▸ **Task directions**
Scan the entries below. Return every line that includes "target".

▸ **Source data**
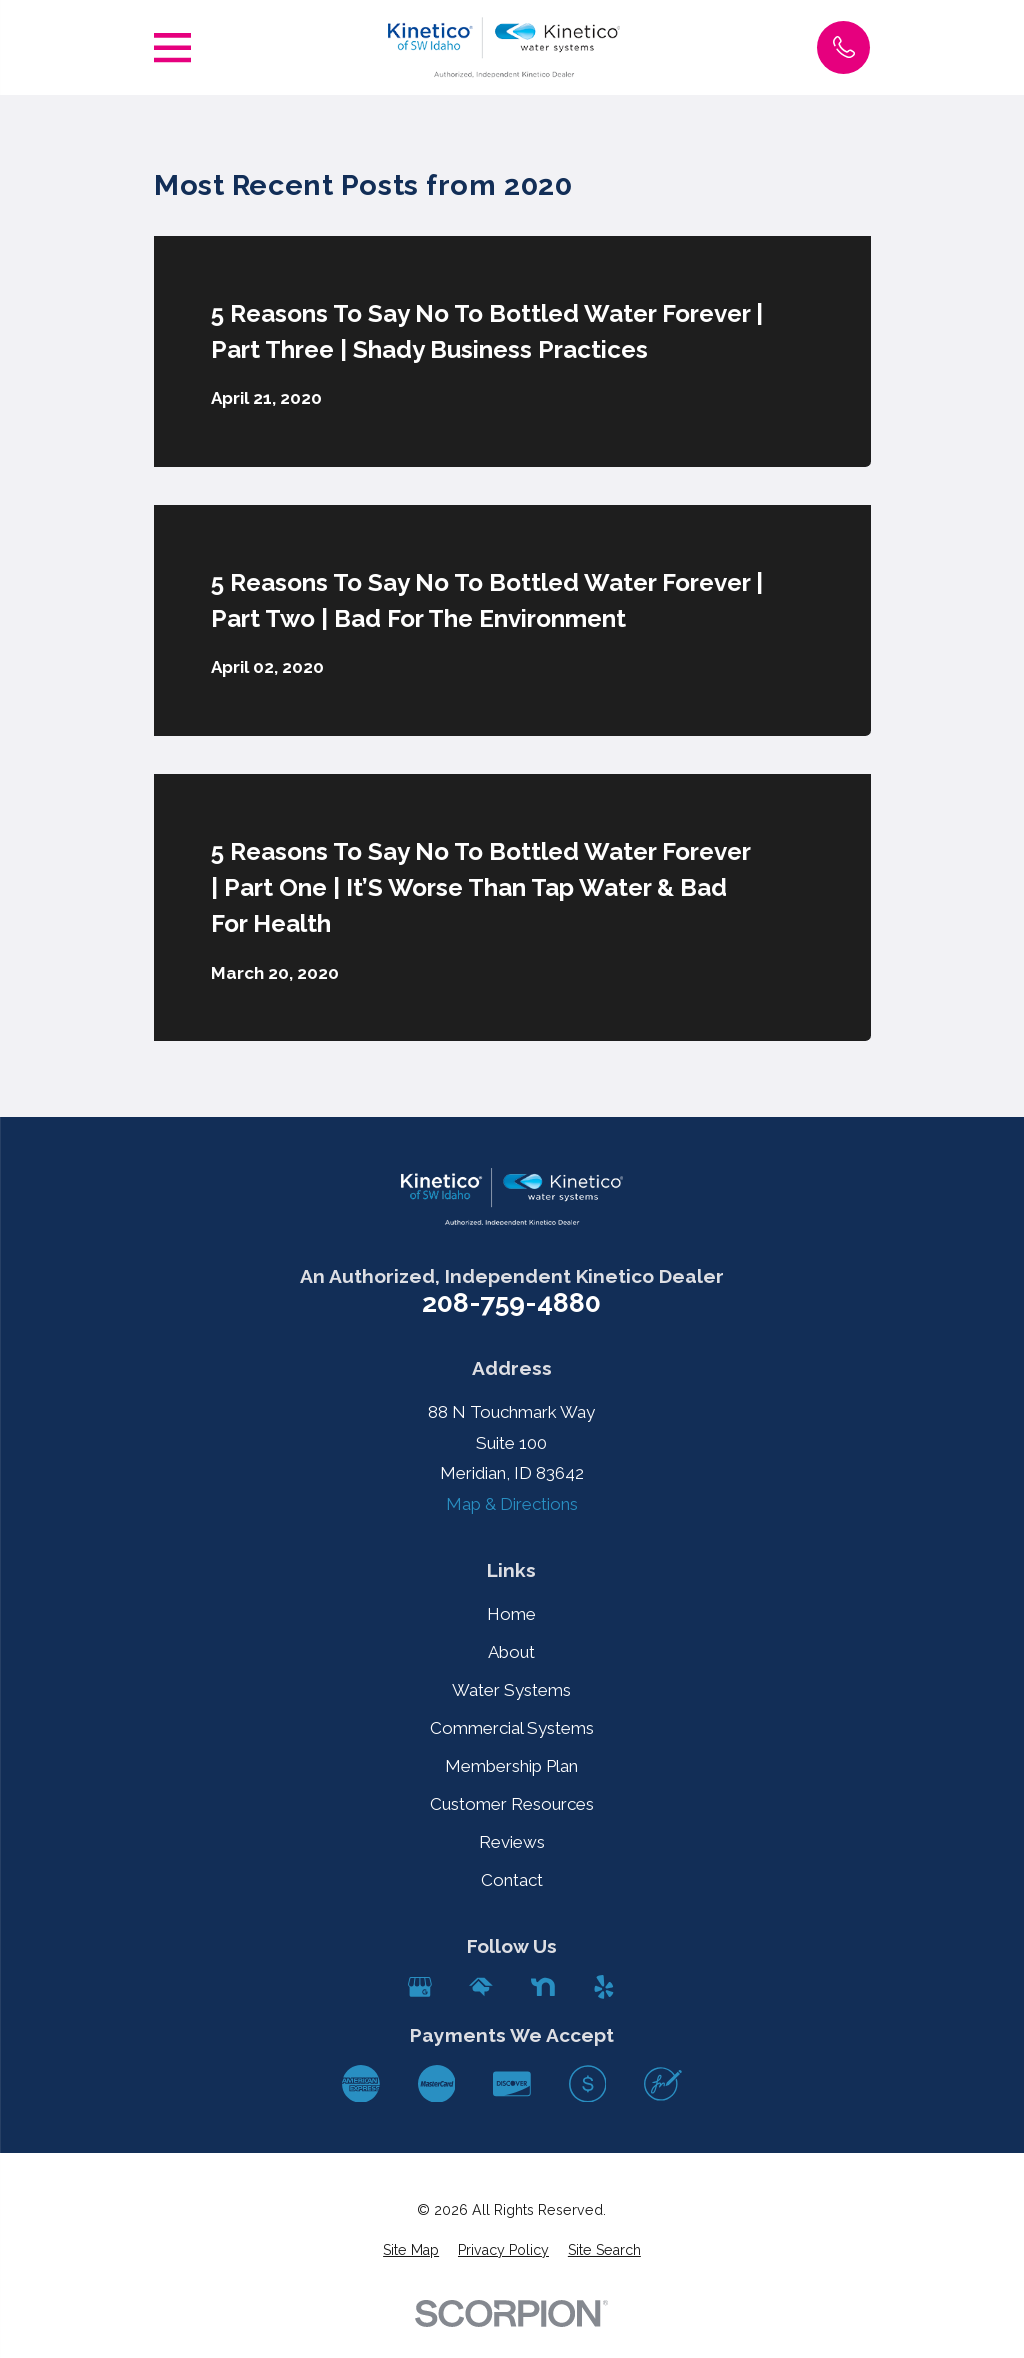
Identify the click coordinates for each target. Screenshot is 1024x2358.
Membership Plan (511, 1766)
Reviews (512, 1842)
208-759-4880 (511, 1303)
==
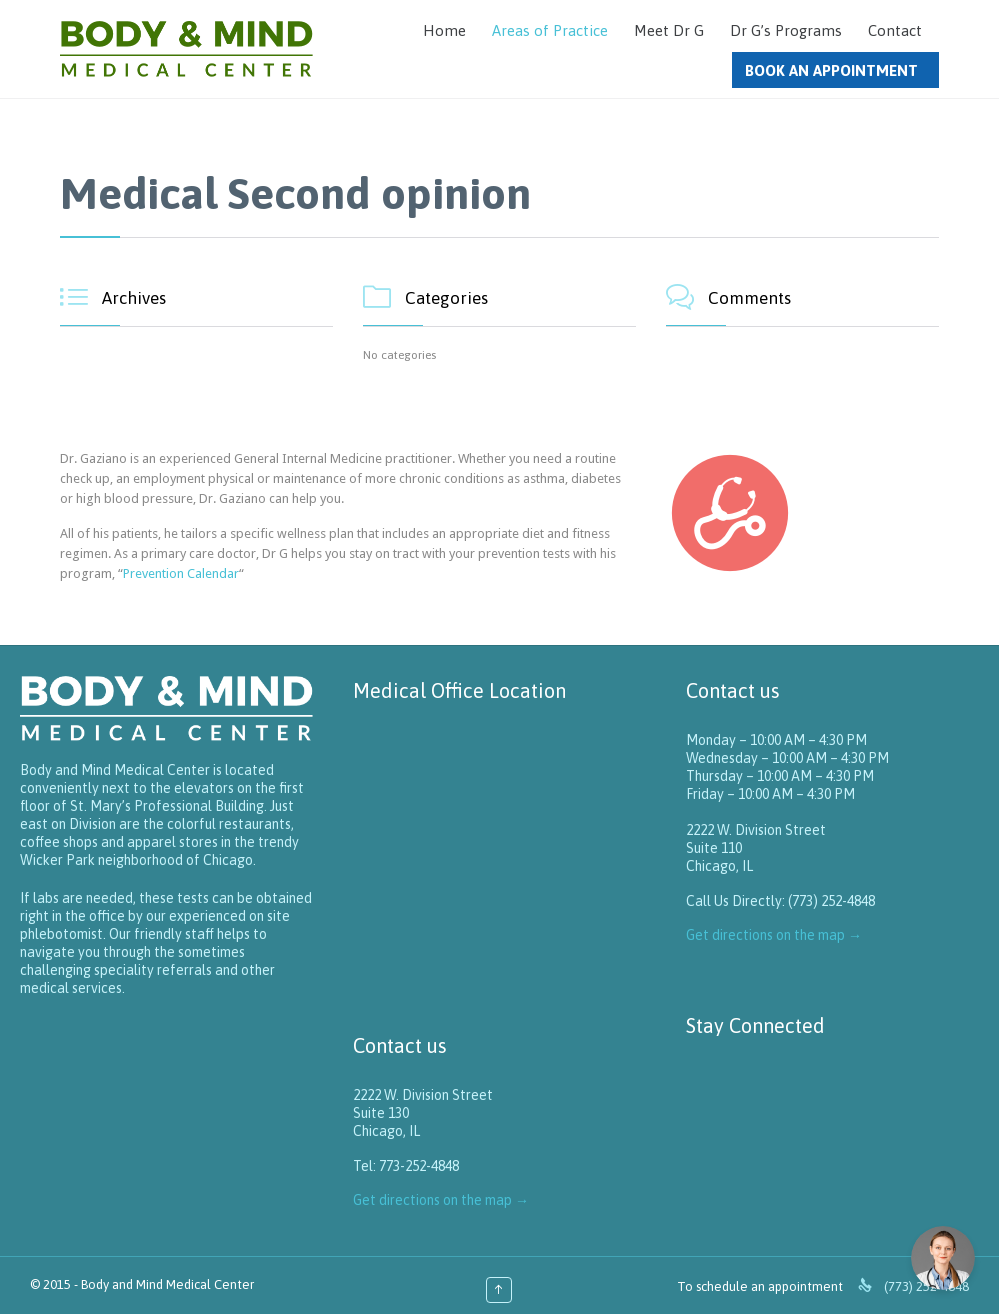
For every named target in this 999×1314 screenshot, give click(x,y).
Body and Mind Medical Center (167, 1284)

▸ **Finished task**
Identify the click coordinates for each target. Screenshot is 1024x2358.
For every named target in this 999×1314 screenshot, give click(x,y).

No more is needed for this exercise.